CVE-2026-24160: Nvidia TensorRT LLM DOS Vulnerability

CVE-2026-24160 Overview

CVE-2026-24160 affects NVIDIA TensorRT-LLM (TRT-LLM) on all supported platforms. The vulnerability stems from an unchecked return value that leads to a null pointer dereference [CWE-690]. A local attacker can trigger this condition to crash the TensorRT-LLM process, resulting in denial of service. Exploitation requires local access and user interaction, which limits the practical attack surface. The flaw does not expose data confidentiality or integrity, but availability impact is high because the affected inference runtime terminates abnormally. NVIDIA published an advisory and a corresponding fix through its support portal.

Critical Impact
Successful exploitation crashes the TensorRT-LLM runtime, disrupting large language model inference workloads on affected NVIDIA platforms.

Affected Products

NVIDIA TensorRT-LLM (all platforms)
nvidia:tensorrt_llm component across supported releases
AI inference workloads built on NVIDIA TRT-LLM

Discovery Timeline

2026-05-20 - CVE-2026-24160 published to the National Vulnerability Database
2026-05-20 - Last updated in NVD database

Technical Details for CVE-2026-24160

Vulnerability Analysis

The defect resides in NVIDIA TensorRT-LLM, a library that optimizes and executes large language model inference on NVIDIA GPUs. The code path invokes a function that returns a pointer but does not validate the return value before dereferencing it. When the underlying call fails and returns a null pointer, the subsequent dereference triggers a segmentation fault. The result is an abrupt termination of the inference process.

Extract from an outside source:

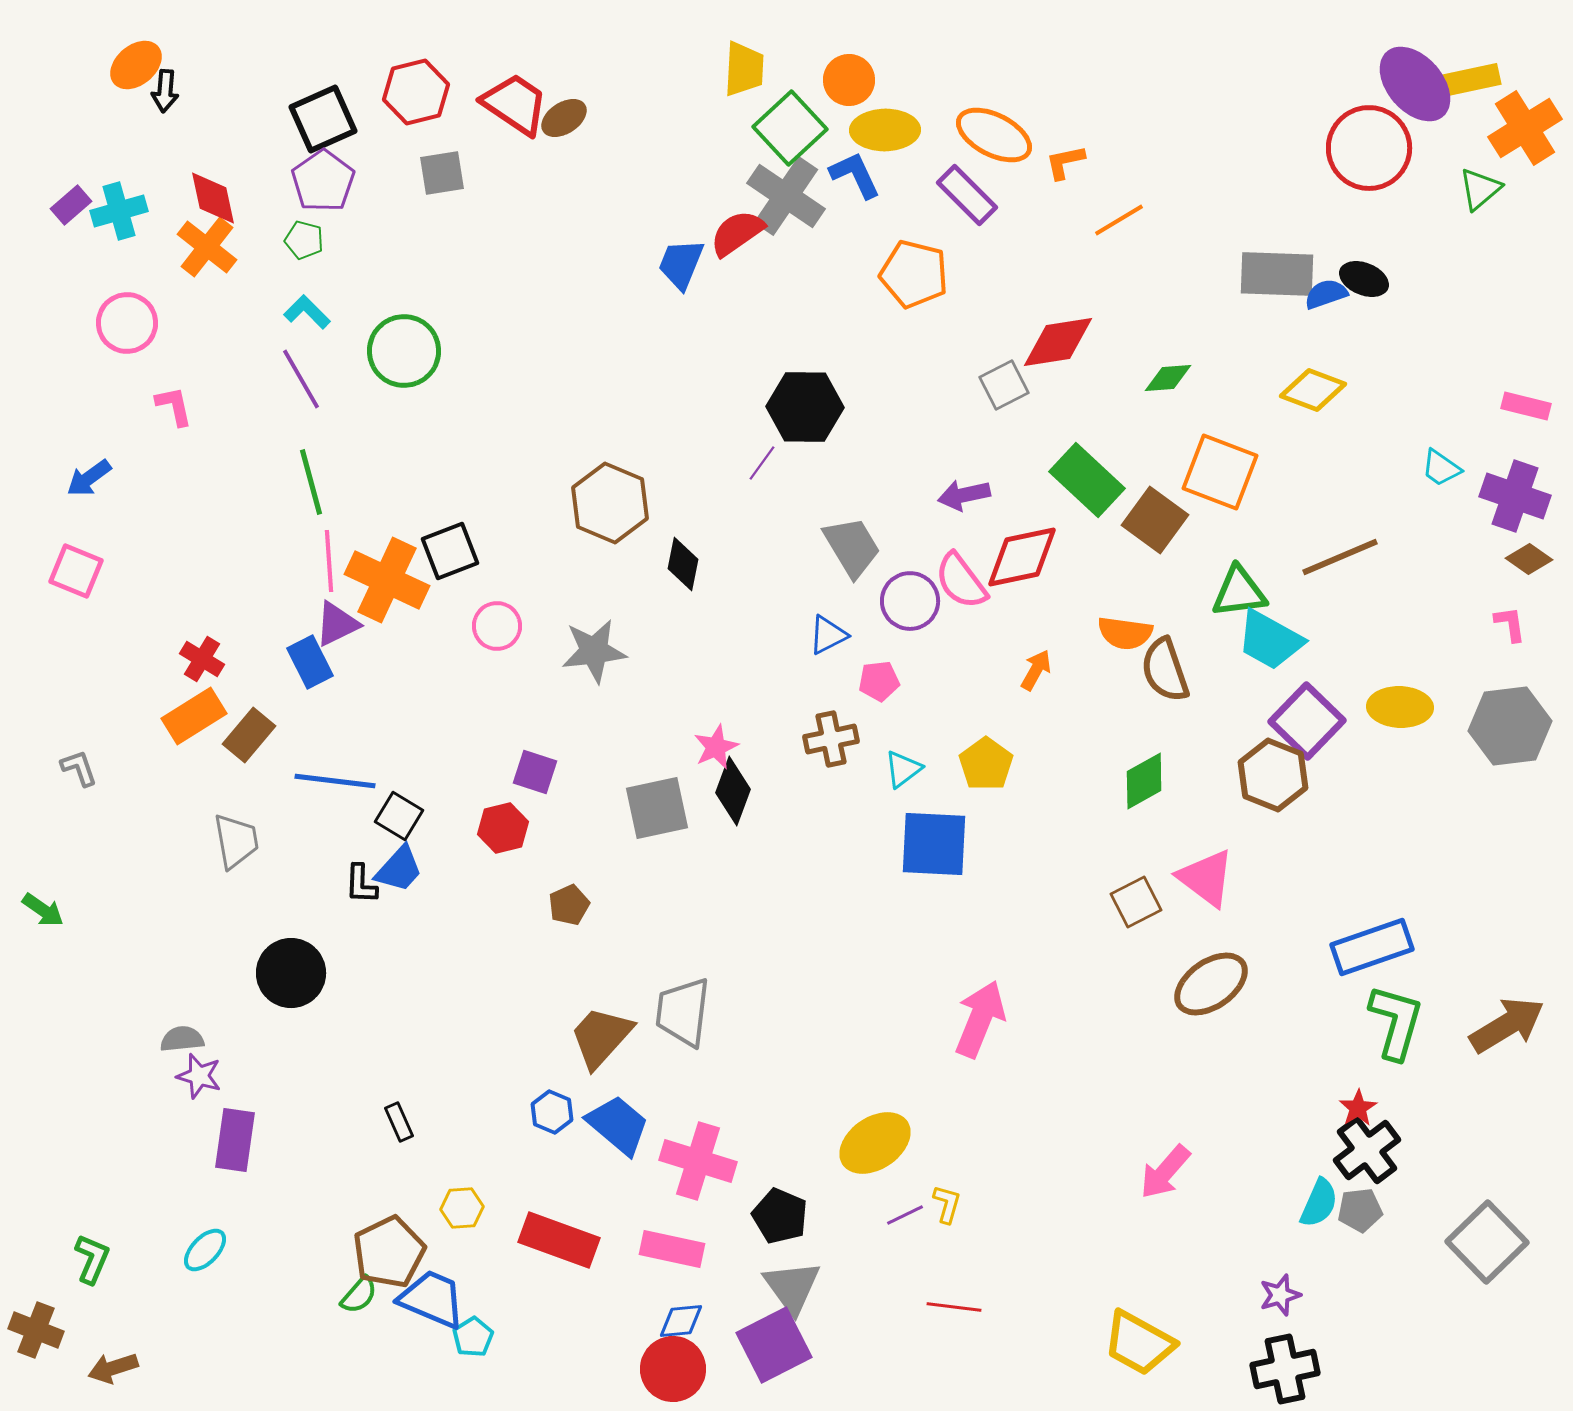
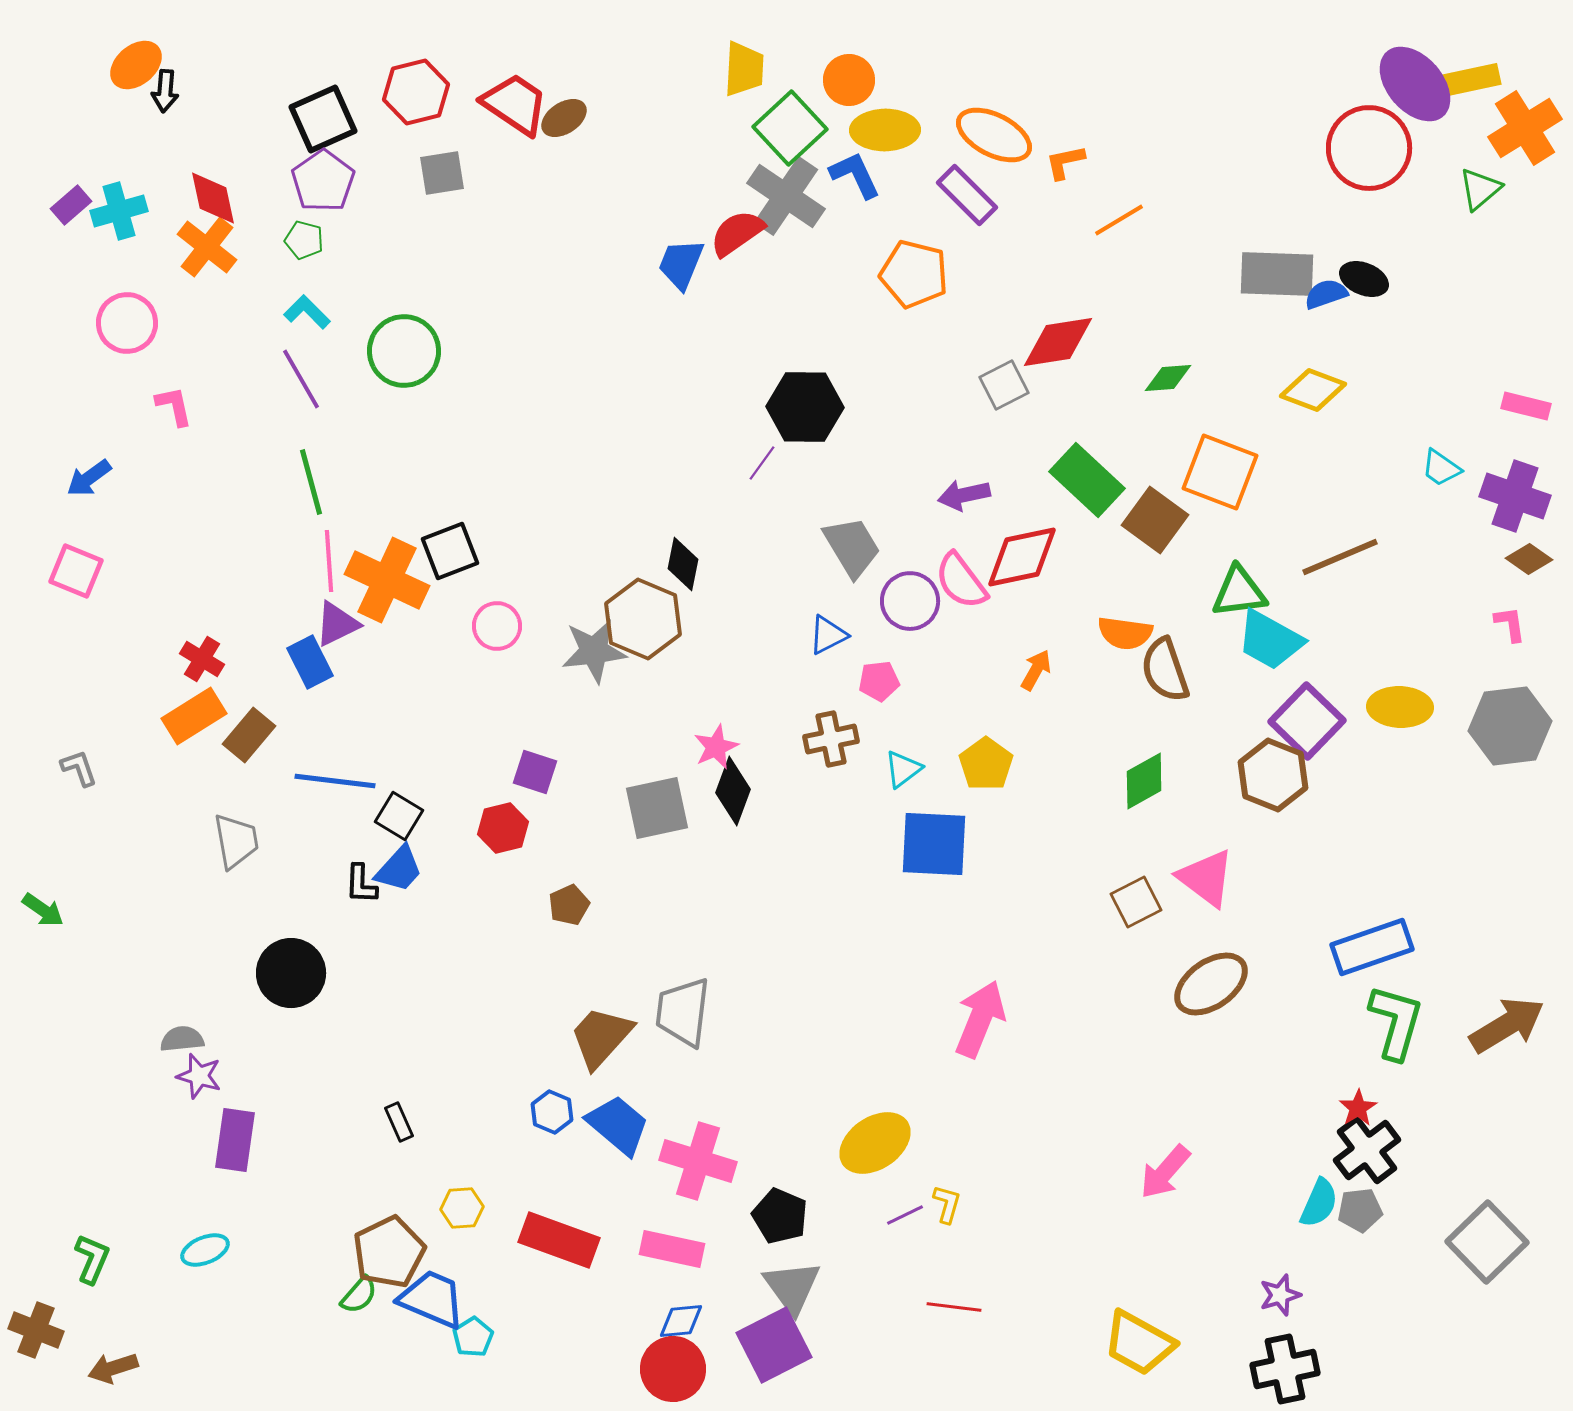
brown hexagon at (610, 503): moved 33 px right, 116 px down
cyan ellipse at (205, 1250): rotated 24 degrees clockwise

The Common Weakness Enumeration assigns this issue to [CWE-690]: Unchecked Return Value to NULL Pointer Dereference. The attack vector is local, with low complexity, no privileges required, and user interaction needed to deliver the malformed input or model artifact. Confidentiality and integrity are unaffected, while availability impact is high.

Root Cause

The root cause is missing validation logic between a function returning a pointer and the code that consumes that pointer. The caller assumes the allocation or lookup always succeeds. Under specific input conditions reachable by a local user, the call returns null, and the dereference faults the process.

Attack Vector

An attacker with local access loads a crafted model, configuration, or input into a TensorRT-LLM workflow. User interaction is required, meaning the victim must execute or load the attacker-supplied artifact within the TRT-LLM runtime. No elevated privileges are needed. The exploit yields denial of service rather than code execution. Because no proof-of-concept code or public exploit is available, no exploitation code example is included in this article. Refer to the NVIDIA Support Article for vendor-supplied technical detail.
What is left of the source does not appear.